An entity can be represented as a graph comprising nodes (data sets) and edges (matches). There are two types of edges so far: rule based and fact based. Every edge found during the matching is rule based. Everything that has been provided from the client side, is more or less a fact. E.g. the client may have provided the information that aaa and bbb represent a relocation.

This results in the following edges so far:

  • aaa:bbb:RELOCATION
  • aaa:ccc:R1
  • bbb:ddd:R2


Deduplication

Let's look at data set eee

{
  submit(
    new: {
      firstName: "John"
      surName: "Smith"
      address: {
        street: "Hofgraben"
        houseNumber: "3"
        city: "München"
      }
    }
  )
}

which is similar, but not identical (see house number), to ccc - a non-identical duplicate. This is quite typical, e.g. a different order transaction, a different date or anything else, that prevents one from simply ignoring the data set.

When trying to match the data set in the same way, it would result in these new edges:

  • aaa:eee:R1
  • ccc:eee:R1
  • ccc:eee:R2

This may look fine at first, but what if there would be only four non-identical duplicates?

These are already twelve edges, or n*(n-1)/2 for each rule. Consider a frequent online shopper, with only 100 orders, this would be 9.900 edges!

To prevent the exponential growth of the edges, a new rule can be added:

D1: matching if: first name, surname, city and street are lowercase equal

The deduplication rule must cover all the matching relevant fields from R1 and R2. The assumption here is, that all these fields do not change as frequently as e.g. an order number among different data sets.

Finding duplicates using D1 works in the same way as finding matches: generate the index key, search with index key and if needed filter the candidates when fuzzy matching is required.

Data set eee would then be recognized as a duplicate of ccc. It might simply be stored as a single edge in the form ccc:eee:D1 or slightly optimized as in:

{
  "ccc": ["eee"]
}

The important part is, that duplicates do not create edges and will not be indexed, because they are not providing new relevant data for matching or searching.

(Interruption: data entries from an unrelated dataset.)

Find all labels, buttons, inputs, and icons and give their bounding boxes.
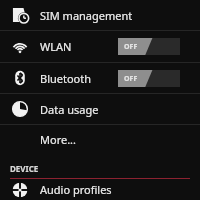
staticText: Data usage <box>40 102 99 117</box>
staticText: WLAN <box>40 39 72 54</box>
staticText: OFF <box>124 74 138 84</box>
button[interactable]: More... <box>0 125 200 154</box>
other: Data usage <box>12 101 28 117</box>
staticText: DEVICE <box>10 163 39 174</box>
other: Bluetooth <box>12 70 28 86</box>
button[interactable]: Data usage <box>0 94 200 124</box>
button[interactable]: SIM management <box>0 0 200 30</box>
staticText: SIM management <box>40 8 133 23</box>
staticText: Audio profiles <box>40 182 112 197</box>
button[interactable]: Toggle off <box>118 70 180 87</box>
staticText: Bluetooth <box>40 71 92 86</box>
button[interactable]: Audio profiles <box>0 179 200 200</box>
staticText: More... <box>40 132 77 147</box>
staticText: OFF <box>124 42 138 52</box>
button[interactable]: Toggle off <box>118 38 180 55</box>
other: Audio profiles <box>12 182 28 198</box>
button[interactable]: WLAN <box>0 31 200 62</box>
other: WLAN <box>12 39 28 55</box>
other: SIM management <box>12 7 28 23</box>
button[interactable]: Bluetooth <box>0 63 200 93</box>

When removing the original of a duplicate, then any of its duplicates become the new original and needs to replace all indexes and edges with the new id.

For the frequent shopper example provided above, this would reduce the number of edges from 9.900 to 99, resulting in linear growth rather than exponential growth.


Updating

When adding a new data set, there are three potential scenarios, that can happen:

  • no matching data sets were found -> a new entity must be created
  • one or more matching data sets for the same entity were found -> the entity needs to be updated
  • matching data sets from multiple entities were found -> the entities must be merged into one entity

For this use case, each entity is stored in a single AWS S3 object. Each object uses JSON lines (jsonl). The first line contains a header and all other lines contain one data set each.

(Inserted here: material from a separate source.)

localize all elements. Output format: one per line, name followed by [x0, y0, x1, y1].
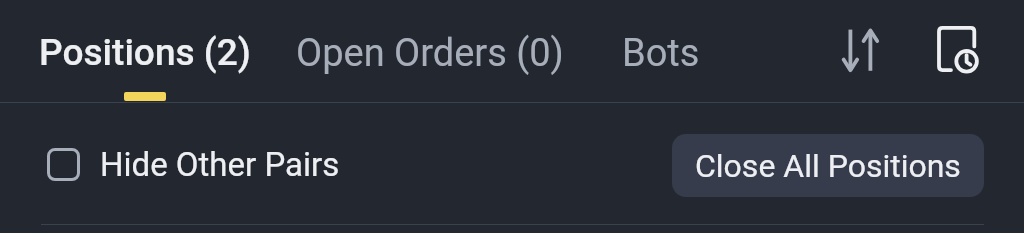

The content for the example entity looks something like:

{"entityID":"157009fd-65f3-4ec6-ac29-7f9f81cafa72","edges":["aaa:bbb:RELOCATION","aaa:ccc:R1","bbb:ddd:R2"],"duplicates":{"ccc":["eee"]}}
{"id":"aaa","firstName":"John","surName":"Smith","address":{"street":"Augustinerstr.","houseNumber":"1","city":"München"}}
{"id":"bbb","firstName":"John","surName":"Smith","address":{"street":"Jungfernstieg","houseNumber":"7","city":"Hamburg"}}
{"id":"ccc","firstName":"John","surName":"Smith","address":{"street":"Hofgraben","houseNumber":"3a","city":"München"}}
{"id":"ddd","firstName":"Johnn","surName":"Smith","address":{"street":"Augustinerstr.","houseNumber":"11","city":"München"}}
{"id":"eee","firstName":"John","surName":"Smith","address":{"street":"Hofgraben","houseNumber":"3","city":"München"}}

Additionally to this file, two AWS DynamoDB tables are populated.

entity_id s3_location ...
157009fd-65f3-4ec6-ac29-7f9f81cafa72 1570/157009fd-65f3-4ec6-ac29-7f9f81cafa72_10ff295f-8f4a-41d3-b35f-2d556b7cb2d1 ...

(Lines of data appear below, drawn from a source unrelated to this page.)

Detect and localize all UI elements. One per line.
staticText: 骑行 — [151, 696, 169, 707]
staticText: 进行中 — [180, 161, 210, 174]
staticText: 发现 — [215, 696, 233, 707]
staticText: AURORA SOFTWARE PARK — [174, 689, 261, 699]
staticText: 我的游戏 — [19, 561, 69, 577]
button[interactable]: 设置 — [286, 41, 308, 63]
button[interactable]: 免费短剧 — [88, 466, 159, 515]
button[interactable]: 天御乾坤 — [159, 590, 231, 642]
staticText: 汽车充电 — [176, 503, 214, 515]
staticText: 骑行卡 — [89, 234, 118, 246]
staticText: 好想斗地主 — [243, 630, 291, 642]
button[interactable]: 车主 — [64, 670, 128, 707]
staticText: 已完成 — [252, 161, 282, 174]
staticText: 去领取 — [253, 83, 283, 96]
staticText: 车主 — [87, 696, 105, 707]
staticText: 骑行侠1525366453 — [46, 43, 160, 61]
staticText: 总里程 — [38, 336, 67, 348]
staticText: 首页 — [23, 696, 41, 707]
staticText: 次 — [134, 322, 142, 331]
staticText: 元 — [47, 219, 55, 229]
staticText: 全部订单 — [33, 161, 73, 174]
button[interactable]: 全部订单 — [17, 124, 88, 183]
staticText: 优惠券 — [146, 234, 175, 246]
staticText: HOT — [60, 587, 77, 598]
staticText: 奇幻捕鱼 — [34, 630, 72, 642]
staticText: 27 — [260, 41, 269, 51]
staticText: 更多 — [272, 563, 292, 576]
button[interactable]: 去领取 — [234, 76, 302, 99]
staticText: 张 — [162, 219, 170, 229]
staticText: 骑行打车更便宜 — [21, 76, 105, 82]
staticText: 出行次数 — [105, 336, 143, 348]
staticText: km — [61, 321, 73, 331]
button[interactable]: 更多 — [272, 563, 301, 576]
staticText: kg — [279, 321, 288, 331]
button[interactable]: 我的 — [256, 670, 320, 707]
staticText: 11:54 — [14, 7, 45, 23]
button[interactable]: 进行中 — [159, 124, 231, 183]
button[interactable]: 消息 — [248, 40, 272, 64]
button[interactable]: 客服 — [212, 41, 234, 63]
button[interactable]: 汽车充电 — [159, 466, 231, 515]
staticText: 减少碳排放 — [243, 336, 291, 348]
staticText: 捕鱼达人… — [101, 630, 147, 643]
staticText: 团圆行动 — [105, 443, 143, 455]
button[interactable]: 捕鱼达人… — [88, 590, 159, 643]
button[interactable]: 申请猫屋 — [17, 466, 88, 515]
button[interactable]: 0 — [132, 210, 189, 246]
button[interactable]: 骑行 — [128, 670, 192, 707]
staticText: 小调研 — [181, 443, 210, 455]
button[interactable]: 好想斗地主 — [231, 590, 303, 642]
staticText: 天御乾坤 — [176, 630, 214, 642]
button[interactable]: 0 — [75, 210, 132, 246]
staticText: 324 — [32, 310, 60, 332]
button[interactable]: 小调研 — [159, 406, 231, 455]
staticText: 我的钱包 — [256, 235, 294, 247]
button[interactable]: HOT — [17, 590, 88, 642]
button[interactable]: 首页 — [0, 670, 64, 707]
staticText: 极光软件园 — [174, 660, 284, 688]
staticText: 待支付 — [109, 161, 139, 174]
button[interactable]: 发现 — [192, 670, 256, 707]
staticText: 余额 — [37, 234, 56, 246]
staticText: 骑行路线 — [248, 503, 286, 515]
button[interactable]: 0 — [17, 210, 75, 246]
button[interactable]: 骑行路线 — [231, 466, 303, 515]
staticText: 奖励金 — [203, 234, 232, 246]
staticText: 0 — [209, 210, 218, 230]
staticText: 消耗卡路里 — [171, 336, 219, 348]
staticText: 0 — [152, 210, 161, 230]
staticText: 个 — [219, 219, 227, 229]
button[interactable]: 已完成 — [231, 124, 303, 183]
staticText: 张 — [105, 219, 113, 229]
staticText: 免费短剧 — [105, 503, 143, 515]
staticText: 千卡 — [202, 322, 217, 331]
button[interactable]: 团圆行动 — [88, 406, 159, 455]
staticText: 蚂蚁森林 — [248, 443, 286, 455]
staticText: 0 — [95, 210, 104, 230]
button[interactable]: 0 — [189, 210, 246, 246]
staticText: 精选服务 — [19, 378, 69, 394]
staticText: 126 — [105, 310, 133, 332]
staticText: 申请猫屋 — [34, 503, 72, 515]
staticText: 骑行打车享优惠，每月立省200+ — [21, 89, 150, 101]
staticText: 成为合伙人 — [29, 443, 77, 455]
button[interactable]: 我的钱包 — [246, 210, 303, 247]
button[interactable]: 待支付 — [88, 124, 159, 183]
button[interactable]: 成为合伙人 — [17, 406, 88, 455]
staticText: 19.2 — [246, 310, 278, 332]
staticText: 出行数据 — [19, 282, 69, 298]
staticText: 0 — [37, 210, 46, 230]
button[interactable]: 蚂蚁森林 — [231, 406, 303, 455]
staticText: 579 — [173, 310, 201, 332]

This table holds the path to the S3 location and other meta data.

The data set table:

data_set_id entity_id ...
aaa 157009fd-65f3-4ec6-ac29-7f9f81cafa72 ...
bbb 157009fd-65f3-4ec6-ac29-7f9f81cafa72 ...
ccc 157009fd-65f3-4ec6-ac29-7f9f81cafa72 ...
ddd 157009fd-65f3-4ec6-ac29-7f9f81cafa72 ...
eee 157009fd-65f3-4ec6-ac29-7f9f81cafa72 ...

When adding a new data set for a new entity, then the S3 object will be created and the entity as well as the data set table populated.

When adding a new data set for an existing entity, then a new S3 object will be created (adding header, copying existing data sets and appending the new data set), the new entry in the data set table will be created, the location in the entity table will be updated and the old S3 object will be removed.

When adding a new data set that merges two entities, then surviving entity wil be selected, a new S3 object will be created (adding header, copying existing data sets from both old objects and appending the new data), the new entry in the data set table will be created (pointing to the survivor), the location for the surviving entity will be updated and both old S3 objects will be removed.


Searching

Searching works similar to finding matches or duplicates:

  • create index keys for the provided search
  • find possible candidates and filter them
  • find the entries in the data set table for these candidates
  • find the S3 location(s) from the entity table
  • load the S3 object(s)
  • perform any kind of data selection or aggregation on the entity data sets

Its worth mentioning the advatange of this approach: the linear time complexity, which is already better than some of the alternatives, is in reality very close to constant response times. Since the recognized duplicates have not been indexed, they don't show up as possible candidates. The database lookups and S3 get object calls for the few remaining candidates can easily be parallelized - something that can easily be done because it is implemented in golang. And also processing, e.g. aggregating certain fields, from the entities data sets can already be started as soon as the second line from the S3 object was downloaded. However, the last part, for obvious reasons cannot be less than O(n).


Further Notes

Some parts were not yet covered, but they are important for the overall process.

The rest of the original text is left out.